WHAT TO WORK ON: Report every line in the records below that holds the word "Unterkunft".

PROVIDED INFORMATION:
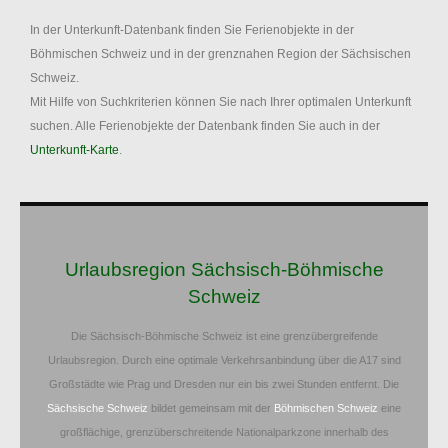
In der Unterkunft-Datenbank finden Sie Ferienobjekte in der
Böhmischen Schweiz und in der grenznahen Region der Sächsischen
Schweiz.
Mit Hilfe von Suchkriterien können Sie nach Ihrer optimalen Unterkunft
suchen. Alle Ferienobjekte der Datenbank finden Sie auch in der
Unterkunft-Karte
.
Urlaubsregion Sächsisch-Böhmische
Schweiz
Die Sächsisch-Böhmische Schweiz ist eine grenzübergreifende
Urlaubsregion. Durch eine optimale Verkehrsanbindung über die A17 sind
Großstädte wie Prag und Dresden nur ein bis zwei Stunden entfernt. Die
Sächsische Schweiz
bildet gemeinsam mit der
Böhmischen Schweiz
eine
großflächige, grenzüberschreitende Nationalparkzone innerhalb des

REPLY TO THE TASK:
In der Unterkunft-Datenbank finden Sie Ferienobjekte in der
Mit Hilfe von Suchkriterien können Sie nach Ihrer optimalen Unterkunft
Unterkunft-Karte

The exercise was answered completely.